21, julio, 2016
…Pero la historia primigenia y
gloriosa yo se que era aquella (lo supe después), aquella breve historia, con tu mirada de agua,
honda como un pozo luminoso, clara y noble, siempre bella. Mirada en la que yo me veía sin saberlo, sin
saber nada de nada, sólo un vago instinto, en aquellos remotos instantes sin tiempo, en un
deslumbrante y denso parque de atracciones provinciano.
Se me quedó tu mirada para
siempre. Todo quedó detenido, en una
tarde inmóvil, porque fue eterna, sí, tú lo sabes… o debes saberlo.
Curiosamente el “concepto” de la
<<eternidad>>, tan complejo
e indescriptible, dura y pervive mientras estamos, somos, vivimos. Ya luego, nada importa, o sólo importa a los
que quedan y se devanan los sesos en
conjeturas “gratificantes”, “interesantes” y, por añadidura, inútiles. Pero necesitamos afirmarnos –querámoslo o no-
¡siempre!; siempre afirmándonos, aún sin consciencia de ello.

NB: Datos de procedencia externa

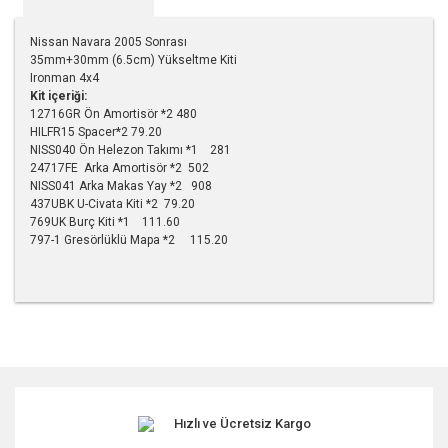
Nissan Navara 2005 Sonrası
35mm+30mm (6.5cm) Yükseltme Kiti
Ironman 4x4
Kit içeriği:
12716GR Ön Amortisör *2 480
HILFR15 Spacer*2 79.20
NISS040 Ön Helezon Takımı *1 281
24717FE Arka Amortisör *2 502
NISS041 Arka Makas Yay *2 908
437UBK U-Civata Kiti *2 79.20
769UK Burç Kiti *1 111.60
797-1 Gresörlüklü Mapa *2 115.20
Bu ürünün fiyat bilgisi, resim, ürün açıklamalarında ve diğer
konularda yetersiz gördüğünüz noktaları öneri formunu
kullanarak tarafımıza iletebilirsiniz.
Görüş ve önerileriniz için teşekkür ederiz.
Hızlı ve Ücretsiz Kargo
Ürün resmi kalitesiz, bozuk veya görüntülenemiyor.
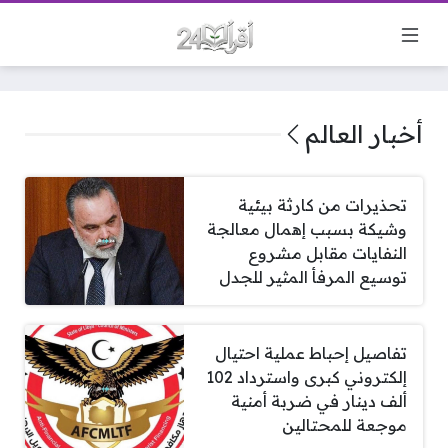
أخبار العالم
تحذيرات من كارثة بيئية
وشيكة بسبب إهمال معالجة
النفايات مقابل مشروع
توسيع المرفأ المثير للجدل
تفاصيل إحباط عملية احتيال
إلكتروني كبرى واسترداد 102
ألف دينار في ضربة أمنية
موجعة للمحتالين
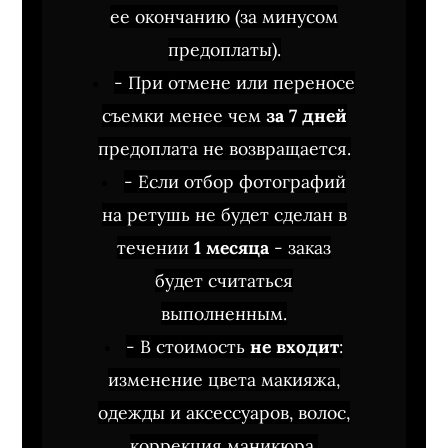
ее окончанию (за минусом
предоплаты).
- При отмене или переносе
съемки менее чем
за 7 дней
предоплата не возвращается.
- Если отбор фотографий
на ретушь не будет сделан в
течении
1 месяца
- заказ
будет считаться
выполненным.
- В стоимость
не входит
:
изменение цвета макияжа,
одежды и аксессуаров, волос,
коррекция маникюра,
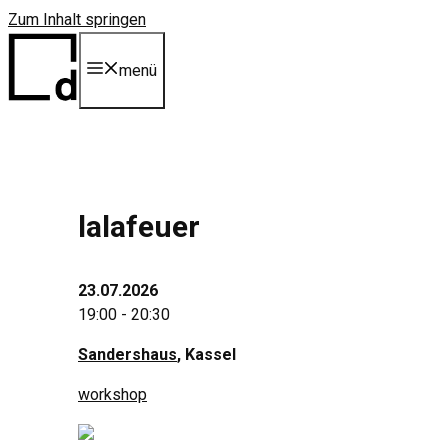
Zum Inhalt springen
menü
lalafeuer
23.07.2026
19:00 - 20:30
Sandershaus
, Kassel
workshop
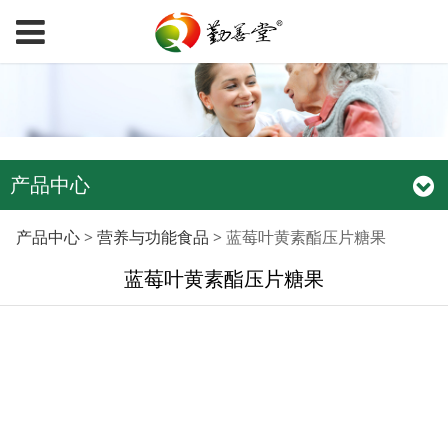
产品中心
蓝莓叶黄素酯压片糖果
产品中心
>
营养与功能食品
>
蓝莓叶黄素酯压片糖果
蓝莓叶黄素酯压片糖果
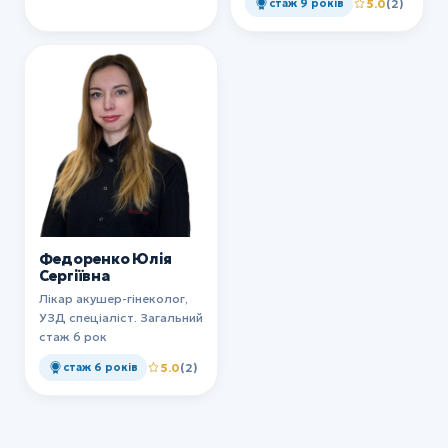
стаж 9 років
5.0
(2)
Федоренко Юлія
Сергіївна
Лікар акушер-гінеколог,
УЗД спеціаліст. Загальний
стаж 6 рок
стаж 6 років
5.0
(2)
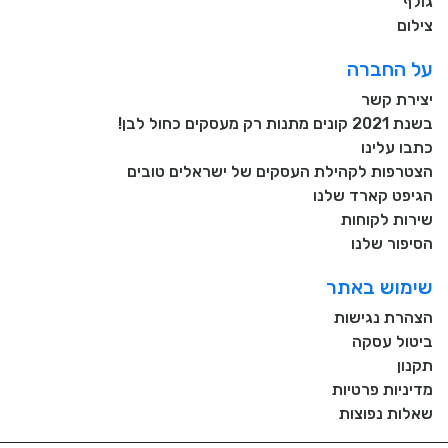
גולף
צילום
על החברה
יצירת קשר
בשנת 2021 קונים מתנות רק מעסקים כחול לבן!
כתבו עלינו
הצטרפות לקהילת העסקים של ישראלים טובים
הגיפט קארד שלנו
שירות לקוחות
הסיפור שלנו
שימוש באתר
הצהרת נגישות
ביטול עסקה
תקנון
מדיניות פרטיות
שאלות נפוצות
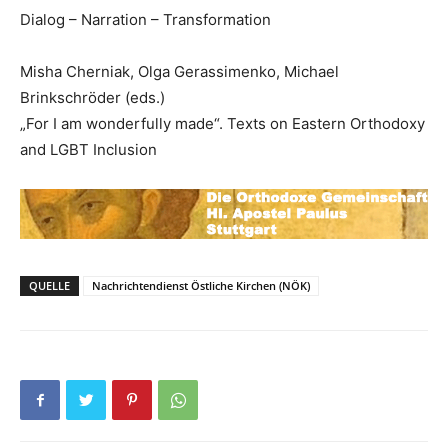
Dialog – Narration – Transformation
Misha Cherniak, Olga Gerassimenko, Michael
Brinkschröder (eds.)
„For I am wonderfully made“. Texts on Eastern Orthodoxy
and LGBT Inclusion
QUELLE
Nachrichtendienst Östliche Kirchen (NÖK)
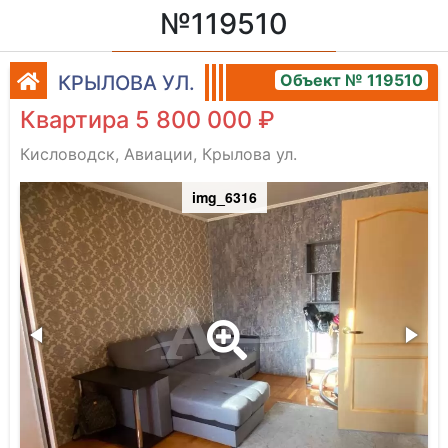
№119510
Объект № 119510
КРЫЛОВА УЛ.
Квартира 5 800 000 ₽
Кисловодск, Авиации, Крылова ул.
img_6316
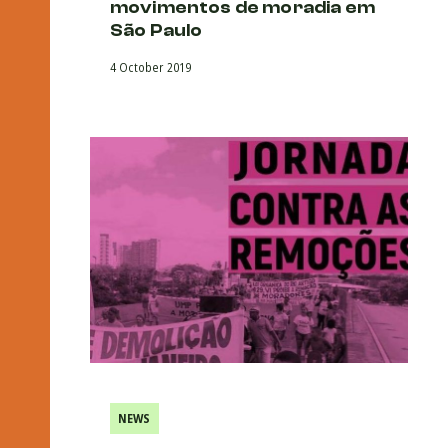
movimentos de moradia em
São Paulo
4 October 2019
NEWS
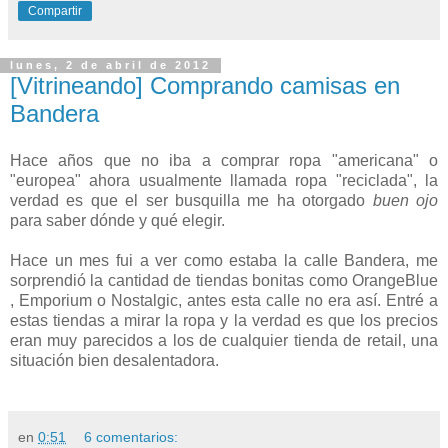
Compartir
lunes, 2 de abril de 2012
[Vitrineando] Comprando camisas en
Bandera
Hace años que no iba a comprar ropa "americana" o
"europea" ahora usualmente llamada ropa "reciclada", la
verdad es que el ser busquilla me ha otorgado
buen ojo
para saber dónde y qué elegir.
Hace un mes fui a ver como estaba la calle Bandera, me
sorprendió la cantidad de tiendas bonitas como OrangeBlue
, Emporium o Nostalgic, antes esta calle no era así. Entré a
estas tiendas a mirar la ropa y la verdad es que los precios
eran muy parecidos a los de cualquier tienda de retail, una
situación bien desalentadora.
en
0:51
6 comentarios:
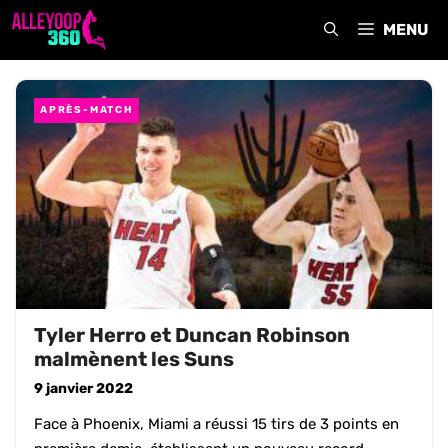
Aller
MENU
au
contenu
APRÈS-MATCH
Tyler Herro et Duncan Robinson
malmènent les Suns
9 janvier 2022
Face à Phoenix, Miami a réussi 15 tirs de 3 points en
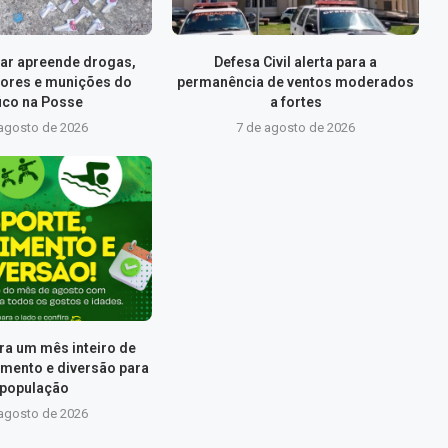
itar apreende drogas,
Defesa Civil alerta para a
ores e munições do
permanência de ventos moderados
fico na Posse
a fortes
 agosto de 2026
7 de agosto de 2026
ra um mês inteiro de
imento e diversão para
 população
 agosto de 2026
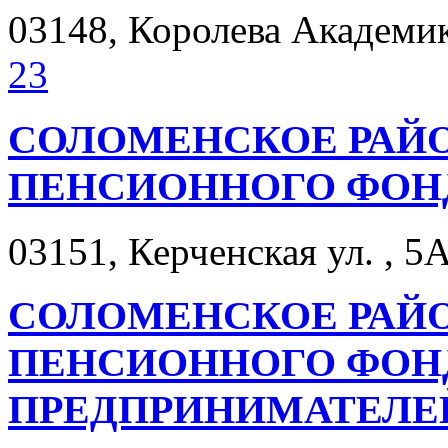
03148, Королева Академика
23
СОЛОМЕНСКОЕ РАЙ
ПЕНСИОННОГО ФОН
03151, Керченская ул. , 5А
СОЛОМЕНСКОЕ РАЙ
ПЕНСИОННОГО ФОН
ПРЕДПРИНИМАТЕЛЕ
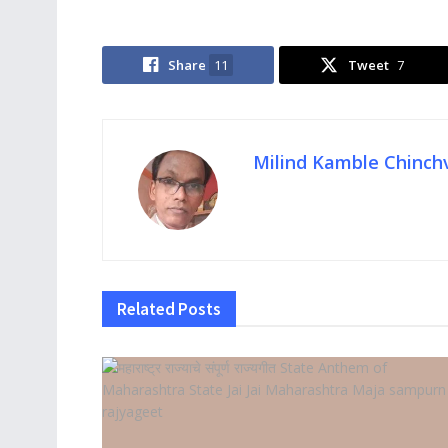
Share
11
Tweet
7
Milind Kamble Chinch
Related
Posts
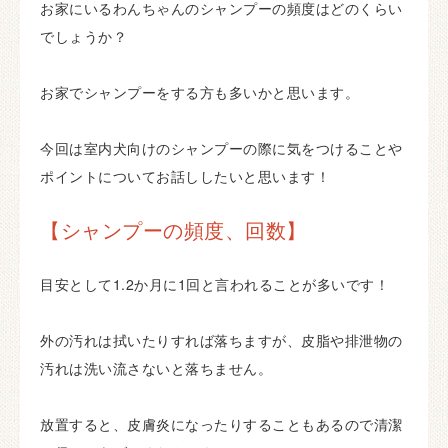
お家にいるわんちゃんのシャンプーの頻度はどのくらい
でしょうか？
お家でシャンプーをする方も多いかと思います。
今回は室内犬向けのシャンプーの際に気をつけることや
ポイントについてお話ししたいと思います！
【シャンプーの頻度、回数】
目安として1.2か月に1回と言われることが多いです！
外の汚れは拭いたりすれば落ちますが、皮脂や排泄物の
汚れは洗い流さないと落ちません。
放置すると、皮膚炎になったりすることもあるので清潔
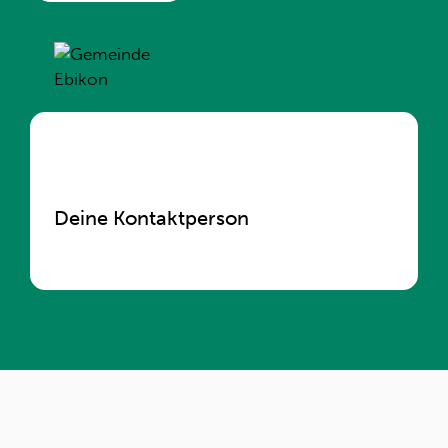
Deine Kontaktperson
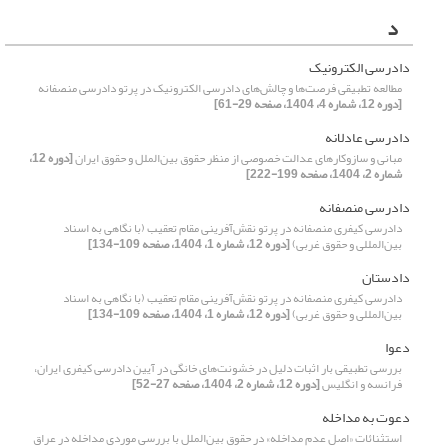
د
دادرسی الکترونیک
مطالعه تطبیقی فرصت‌ها و چالش‌های دادرسی الکترونیک در پرتو دادرسی منصفانه
[دوره 12، شماره 4، 1404، صفحه 29-61]
دادرسی عادلانه
مبانی و سازوکارهای عدالت خصوصی از منظر حقوق بین‌الملل و حقوق ایران
[دوره 12،
شماره 2، 1404، صفحه 199-222]
دادرسی منصفانه
دادرسی کیفری منصفانه در پرتو نقش‌آفرینی مقام تعقیب (با نگاهی به اسناد
بین‌المللی و حقوق غربی)
[دوره 12، شماره 1، 1404، صفحه 109-134]
دادستان
دادرسی کیفری منصفانه در پرتو نقش‌آفرینی مقام تعقیب (با نگاهی به اسناد
بین‌المللی و حقوق غربی)
[دوره 12، شماره 1، 1404، صفحه 109-134]
دعوا
بررسی تطبیقی بار اثبات دلیل در خشونت‌های خانگی در آیین دادرسی کیفری ایران،
فرانسه و انگلیس
[دوره 12، شماره 2، 1404، صفحه 27-52]
دعوت به مداخله
استثنائات «اصل عدم مداخله» در حقوق بین‌الملل با بررسی موردی مداخله در عراق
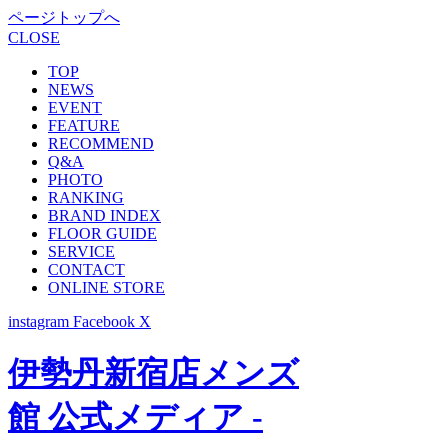
ページトップへ
CLOSE
TOP
NEWS
EVENT
FEATURE
RECOMMEND
Q&A
PHOTO
RANKING
BRAND INDEX
FLOOR GUIDE
SERVICE
CONTACT
ONLINE STORE
instagram
Facebook
X
伊勢丹新宿店メンズ
館 公式メディア -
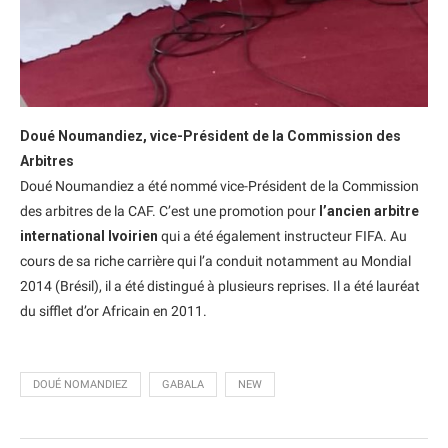
Doué Noumandiez, vice-Président de la Commission des
Arbitres
Doué Noumandiez a été nommé vice-Président de la Commission
des arbitres de la CAF. C’est une promotion pour
l’ancien arbitre
international Ivoirien
qui a été également instructeur FIFA. Au
cours de sa riche carrière qui l’a conduit notamment au Mondial
2014 (Brésil), il a été distingué à plusieurs reprises. Il a été lauréat
du sifflet d’or Africain en 2011.
DOUÉ NOMANDIEZ
GABALA
NEW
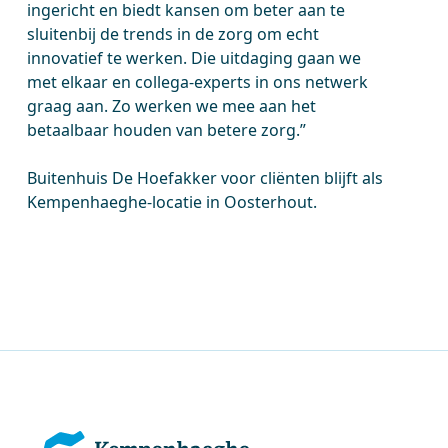
ingericht en biedt kansen om beter aan te
sluitenbij de trends in de zorg om echt
innovatief te werken. Die uitdaging gaan we
met elkaar en collega-experts in ons netwerk
graag aan. Zo werken we mee aan het
betaalbaar houden van betere zorg.”
Buitenhuis De Hoefakker voor cliënten blijft als
Kempenhaeghe-locatie in Oosterhout.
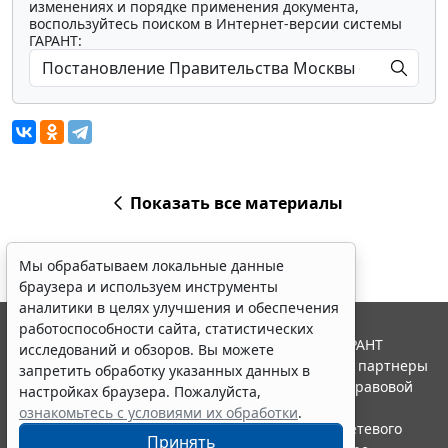
изменениях и порядке применения документа,
воспользуйтесь поиском в Интернет-версии системы
ГАРАНТ:
Показать все материалы
Мы обрабатываем локальные данные
браузера и используем инструменты
аналитики в целях улучшения и обеспечения
работоспособности сайта, статистических
© ООО "НПП "ГАРАНТ-СЕРВИС", 2026. Система ГАРАНТ
исследований и обзоров. Вы можете
выпускается с 1990 года. Компания "Гарант" и ее партнеры
запретить обработку указанных данных в
являются участниками Российской ассоциации правовой
настройках браузера. Пожалуйста,
информации ГАРАНТ.
ознакомьтесь с условиями их обработки
.
Портал ГАРАНТ.РУ зарегистрирован в качестве сетевого
Принять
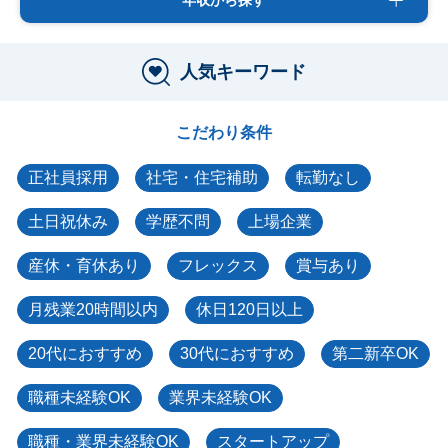
人気キーワード
こだわり条件
正社員採用
社宅・住宅補助
転勤なし
土日祝休み
学歴不問
上場企業
産休・育休あり
フレックス
賞与あり
月残業20時間以内
休日120日以上
20代におすすめ
30代におすすめ
第二新卒OK
職種未経験OK
業界未経験OK
職種・業界未経験OK
スタートアップ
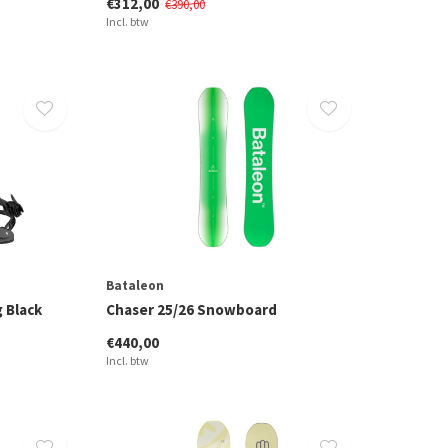
€312,00
€390,00
Incl. btw
Bataleon
 Black
Chaser 25/26 Snowboard
€440,00
Incl. btw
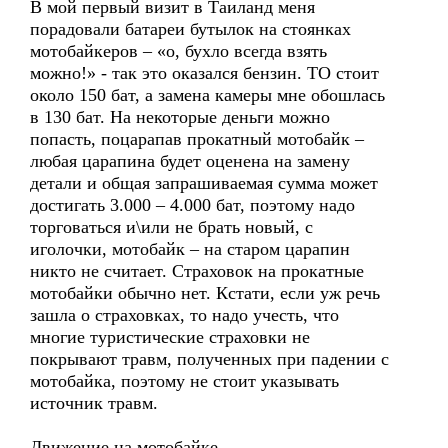
В мой первый визит в Таиланд меня
порадовали батареи бутылок на стоянках
мотобайкеров – «о, бухло всегда взять
можно!» - так это оказался бензин. ТО стоит
около 150 бат, а замена камеры мне обошлась
в 130 бат. На некоторые деньги можно
попасть, поцарапав прокатный мотобайк –
любая царапина будет оценена на замену
детали и общая запрашиваемая сумма может
достигать 3.000 – 4.000 бат, поэтому надо
торговаться и\или не брать новый, с
иголочки, мотобайк – на старом царапин
никто не считает. Страховок на прокатные
мотобайки обычно нет. Кстати, если уж речь
зашла о страховках, то надо учесть, что
многие туристические страховки не
покрывают травм, полученных при падении с
мотобайка, поэтому не стоит указывать
источник травм.
Движение на мотобайке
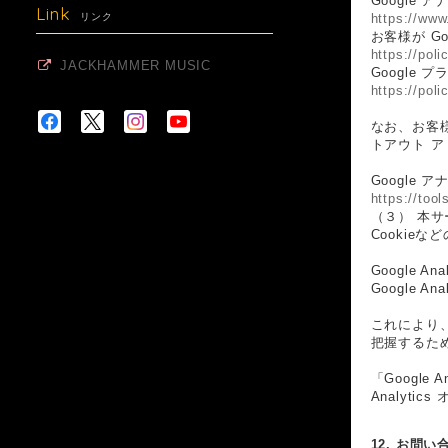
Google 
Link
リンク
https://www
お客様が G
https://pol
JACKHAMMER MUSIC
Google
https://pol
なお、お客様
トアウト 
Google
https://too
（３） 本サ
Cookie
Google A
Google
これにより、
把握するた
「Googl
Analyt
12. お問い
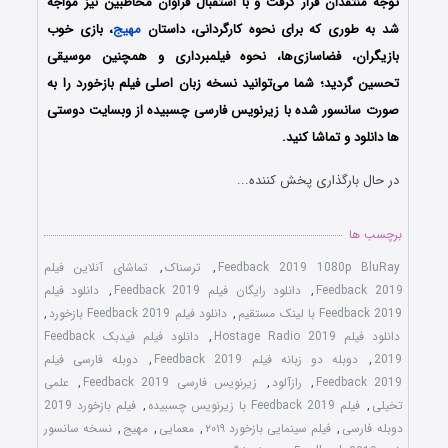
توجه منتقدان قرار گرفت و با استقبال فراوان مخاطبین نیز مواجه
شد به طوری که برای نحوه کارگردانی، داستان
مهیج
، بازی خوب
بازیگران، فضاسازی‌ها، نحوه فیلمبرداری و همچنین موسیقی
تحسین گردید؛ شما می‌توانید نسخه زبان اصلی فیلم بازخورد را به
صورت سانسور شده با زیرنویس فارسی چسبیده از وبسایت دوستی
ها دانلود و تماشا کنید.
در حال بارگذاری پخش کننده...
برچسب ها
Feedback 2019 1080p BluRay
,
ترسناک
,
تماشای آنلاین فیلم
Feedback 2019
,
دانلود رایگان فیلم Feedback 2019
,
دانلود فیلم
Feedback 2019 با لینک مستقیم
,
دانلود فیلم Feedback 2019 بازخورد
,
دانلود فیلم Hostage Radio 2019
,
دانلود فیلم فیدبک Feedback
2019
,
دوبله دو زبانه فیلم Feedback 2019
,
دوبله فارسی فیلم
Feedback 2019
,
رازآلود
,
زیرنویس فارسی Feedback 2019
,
علمی
تخیلی
,
فیلم Feedback 2019 با زیرنویس چسبیده
,
فیلم بازخورد 2019
دوبله فارسی
,
فیلم سینمایی بازخورد ۲۰۱۹
,
معمایی
,
مهیج
,
نسخه سانسور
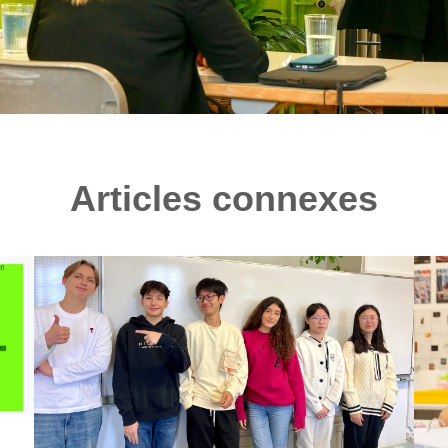
Articles connexes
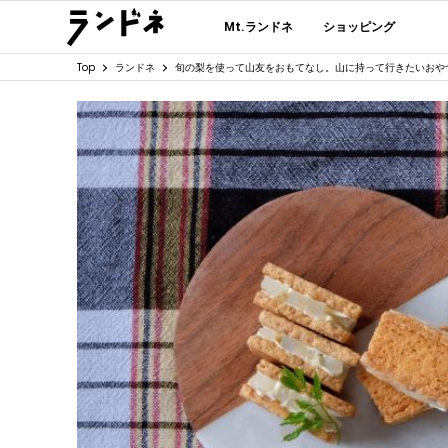
Mt.ランドネ
ショッピング
Top
ランドネ
旬の梨を使って山友をおもてなし。山に持って行きたいおや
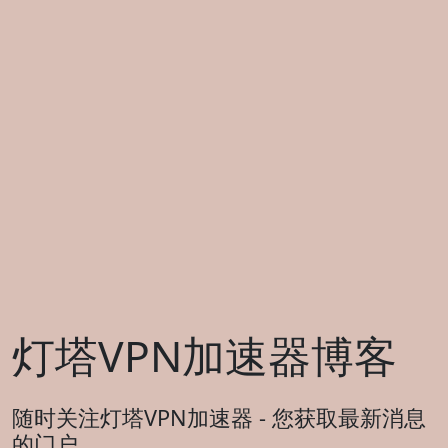
灯塔VPN加速器博客
随时关注灯塔VPN加速器 - 您获取最新消息
的门户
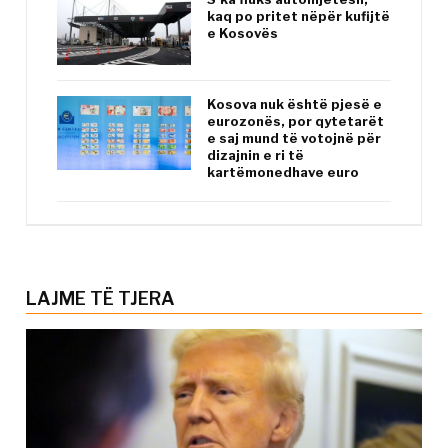
kaq po pritet nëpër kufijtë
e Kosovës
Kosova nuk është pjesë e
eurozonës, por qytetarët
e saj mund të votojnë për
dizajnin e ri të
kartëmonedhave euro
LAJME TË TJERA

Sentados en el embarcadero, hablando
discretamente, midiendo las palabras, en un temblor, mirándonos con muy
disimulada intensidad. Y luego,
paseando, yo miraba las discretas proporciones de tu vestido, moderadamente
corto, bello, bellísimo…
Todo el parque era un universo en el
que sólo tú habitabas. Podría ser convencional tal pensamiento, pero, ¿a quién se le puede hablar de
”convencionalismos” cuando el universo entero desfila levitando ante nosotros
como un regalo inesperado de los astros?
Sí, sólo tú estabas allí,
transformando la luz en vibraciones sin tiempo.
Atravesaba yo, de vez en cuando, furtivamente, el profundo túnel claro y
misterioso de tu mirada.
Cuánta pureza. Quizá fue demasiada. Demasiada, sí, pero fue real.